**Data to use**

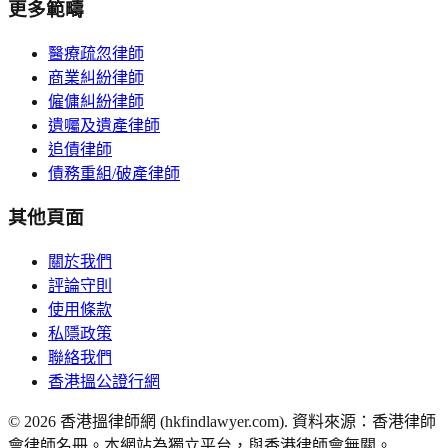
更多範疇
醫療疏忽律師
商業糾紛律師
僱傭糾紛律師
遺囑及遺產律師
追債律師
債務重組/破產律師
其他頁面
關於我們
評論守則
使用條款
私隱政策
聯絡我們
香港搵公證行網
©
2026
香港搵律師網 (hkfindlawyer.com). 資料來源：香港律師
會律師名冊。本網站為獨立平台，與香港律師會無關。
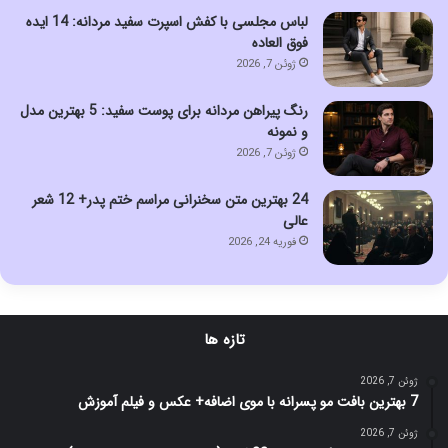
لباس مجلسی با کفش اسپرت سفید مردانه: 14 ایده
فوق العاده
ژوئن 7, 2026
رنگ پیراهن مردانه برای پوست سفید: 5 بهترین مدل
و نمونه
ژوئن 7, 2026
24 بهترین متن سخنرانی مراسم ختم پدر+ 12 شعر
عالی
فوریه 24, 2026
تازه ها
ژوئن 7, 2026
7 بهترین بافت مو پسرانه با موی اضافه+ عکس و فیلم آموزش
ژوئن 7, 2026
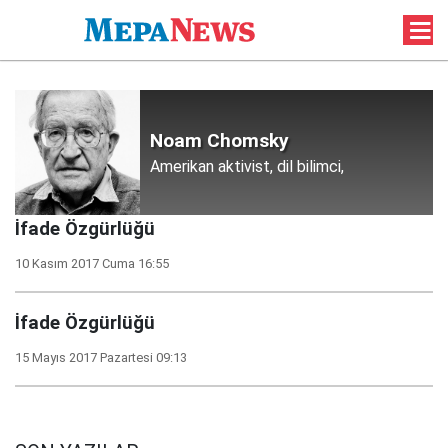
Noam Chomsky
Amerikan aktivist, dil bilimci,
İfade Özgürlüğü
10 Kasım 2017 Cuma 16:55
İfade Özgürlüğü
15 Mayıs 2017 Pazartesi 09:13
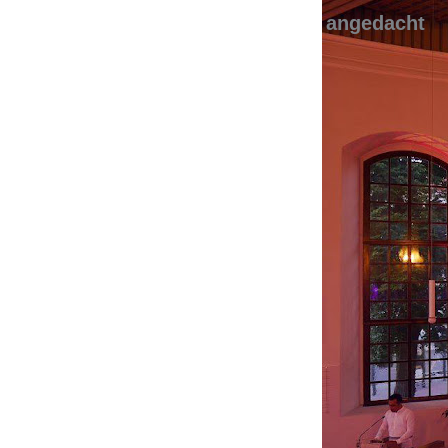
angedacht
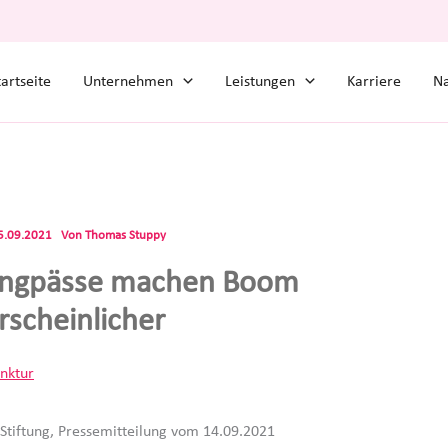
tartseite
Unternehmen
Leistungen
Karriere
Na
5.09.2021
Von
Thomas Stuppy
engpässe machen Boom
scheinlicher
nktur
Stiftung, Pressemitteilung vom 14.09.2021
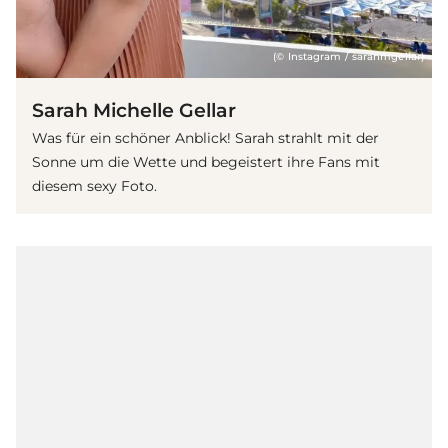
(© Instagram / sarahmgellar)
Sarah Michelle Gellar
Was für ein schöner Anblick! Sarah strahlt mit der
Sonne um die Wette und begeistert ihre Fans mit
diesem sexy Foto.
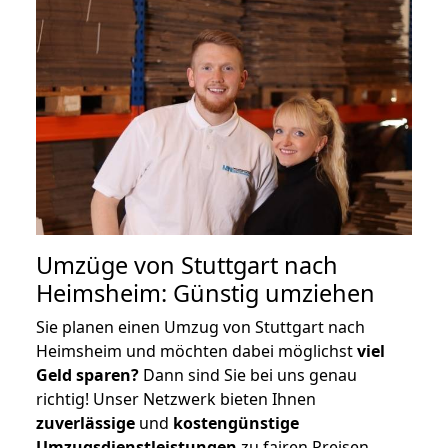
Umzüge von Stuttgart nach
Heimsheim: Günstig umziehen
Sie planen einen Umzug von Stuttgart nach
Heimsheim und möchten dabei möglichst
viel
Geld sparen?
Dann sind Sie bei uns genau
richtig! Unser Netzwerk bieten Ihnen
zuverlässige
und
kostengünstige
Umzugsdienstleistungen
zu fairen Preisen,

**Assignment**
Pick from the records each line that contains the word "سفید" and show it.

**Task output**
لباس مجلسی با کفش اسپرت سفید مردانه: 14 ایده
رنگ پیراهن مردانه برای پوست سفید: 5 بهترین مدل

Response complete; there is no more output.